Only in its second season, the Mumbai-based brand defines its aesthetic as a balance between “clean lines and graphic details, mixing minimal and maximal elements.” Focusing on menswear-inspired overcoats and structured jackets, the clothes pay little to no attention to the female form. For example, even the rare dress bears an uncanny likeness to the silhouette of a coat, lying flat against the body, and over slacks when styled. As if to make up for this lack of concern, each piece is accented with bold geometric patterns that wittily allude—when they don’t literally point, through zig-zags and arrows—to what’s underneath: a navy blue “V” hovers over the otherwise nondescript neckline of a cotton yellow vest, while the red inner sleeves of an all-white dress confirm the existence of the wearer’s waist when her arms are by her sides. It is this play between tongue-in-cheek embellishment and severe, strong lines that makes Miuniku’s style unique and difficult to peg. “It reflects the way we see fashion—we love clean design, but at the same time it shouldn’t be taken too seriously,” says Nikita. “Our customer is someone who’s confident in her own skin, who values color and print, and who loves to style and play with layers.”

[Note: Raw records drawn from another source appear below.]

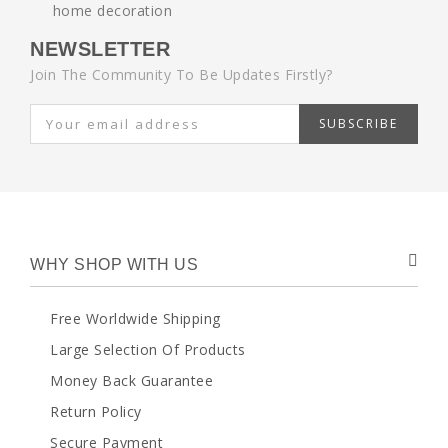
NEWSLETTER
Join The Community To Be Updates Firstly?
SUBSCRIBE
WHY SHOP WITH US
Free Worldwide Shipping
Large Selection Of Products
Money Back Guarantee
Return Policy
Secure Payment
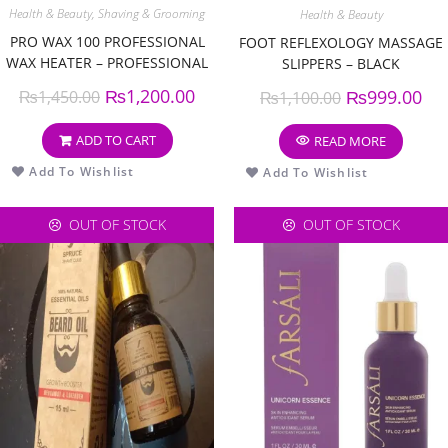
Health & Beauty
,
Shaving & Grooming
Health & Beauty
PRO WAX 100 PROFESSIONAL
FOOT REFLEXOLOGY MASSAGE
WAX HEATER – PROFESSIONAL
SLIPPERS – BLACK
WAX WARMER MACHINE
₨
1,200.00
₨
999.00
₨
1,450.00
₨
1,100.00
ADD TO CART
READ MORE
Add To Wishlist
Add To Wishlist
OUT OF STOCK
OUT OF STOCK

In a manner reminiscent of Piet Mondrian’s De Stijl movement, “Mundane Things” moves away from the monochromatic hues of Miuniku’s debut collection and embraces color with particular emphasis on the primaries. “For our first season, which was actually our college thesis, we focused mainly on blacks, whites, and greens. But we didn’t want to be known as ‘those designers who just do black,’ so this time we decided to experiment not only with color, but with dramatic color,” explains Tina. The result is a more cohesive amplification of the brand’s hard-lines-meet-humor tenet, as oversized cloth belts swathe straight, organza skirts and biker jackets with multicolored lapels layer over neck-high shirts. A particular favorite for many was a cobalt blue and yellow wool overcoat. “There was a lot of buzz around that coat after Zendaya Coleman wore it to New York Fashion Week,” Tina recalls. “It’s funny because the initial inspiration for the colors came from an Ikea bag, and we weren’t sure it was going to work. I mean, who puts on a yellow overcoat and just walks around? But that’s the Miuniku girl—someone who might wear a yellow coat as a basic.”
Come May, the Sutradhars will be on their way back to Paris for the final round of the competition, where they’ll present their collection to a panel of judges that includes Karl Lagerfeld, Phoebe Philo, Riccardo Tisci and Delphine Arnault. Though their brand reflects a light-hearted stance on fashion, the gravity of this is not lost on them. “These are obviously people that we’ve admired and studied for years, so it was beyond surprising when we found out they wanted to hear about our research and ideas,” says Nikita. “We still have so much to learn since we’re just starting out, and we really want every collection to be better than the last.”